Hace cuatro o cinco años, también un sábado de primavera, acompañe a Felipe en un viaje a Peñafiel, ida y vuelta en el día. A su lado la conversación está asegurada con un amplio abanico de temas de interés. Los kilómetros pasaban distraídos en asuntos que nos unen, hasta que las palabras empezaron a distanciarse y se hizo el silencio. “Vamos a parar, necesito estirar las piernas y espabilarme un poco”. Paramos en el primer bar que encontramos junto a la carretera. En la puerta nos cruzamos con un señor; no nos pasó desapercibido su gesto de bajar la mirada y responder con el silencio a nuestro saludo, por contraste con el camarero que nos recibió con un “buenos días” fresco y mirando a la cara. Estaba solo. ¿Qué les pongo? “Un cortado, café de máquina, leche semidesnatada, templado, con sacarina”; “para mí un cortado normal” Hizo una mueca y nos reímos los tres. Pasé al baño, cuando volví, los encontré en animada conversación. Una pregunta trivial sobre nuestro destino había derivado en puntos comunes que prendieron la mecha; luego surgieron temas personales, familiares y la charla se envolvió en un tono de confianza que generó un ambiente de calma lenta y explicaba que algunas frases quedaran suspendidas en el aire como el humo de un cigarro. Tuve que hacer de hombre malo y con un golpe del dedo índice en la esfera del reloj llamé la atención sobre la hora; se nos había ido el tiempo.

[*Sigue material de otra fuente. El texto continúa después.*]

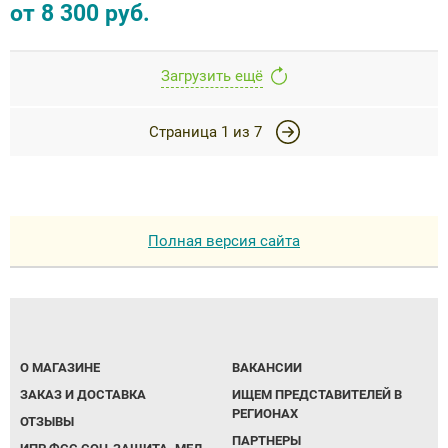
от
8 300
руб.
Загрузить ещё
Страница
1
из
7
Полная версия сайта
О МАГАЗИНЕ
ВАКАНСИИ
ЗАКАЗ И ДОСТАВКА
ИЩЕМ ПРЕДСТАВИТЕЛЕЙ В
РЕГИОНАХ
ОТЗЫВЫ
ПАРТНЕРЫ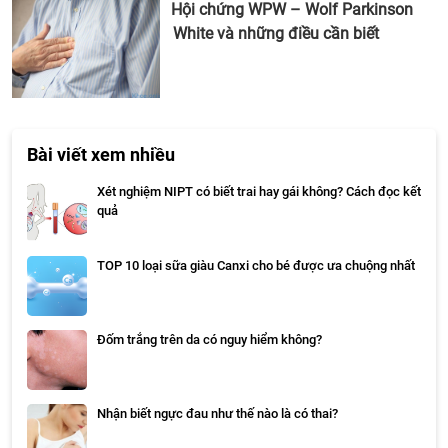
Hội chứng WPW – Wolf Parkinson
White và những điều cần biết
Bài viết xem nhiều
Xét nghiệm NIPT có biết trai hay gái không? Cách đọc kết
quả
TOP 10 loại sữa giàu Canxi cho bé được ưa chuộng nhất
Đốm trắng trên da có nguy hiểm không?
Nhận biết ngực đau như thế nào là có thai?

Hice ademán de pagar, dio un paso atrás y levantó la mano en un gesto de rechazo amable; “paga la casa y muchas gracias”. Ante nuestra cara de extrañeza, continuó “Miren, por este bar pasa mucha gente gracias a Dios, no me puedo quejar del negocio. La mayoría entran, piden y se van, muchos sin decir adiós; Vds. me han dado conversación, me han tenido en cuenta, y eso es muy de agradecer”.

Cuando este sábado abandoné el jardín, me acordé de aquel buen hombre y su agradecimiento porque nos habíamos detenido unos minutos con él. Y me pareció que los lirios hubieran hecho lo mismo, si hablaran.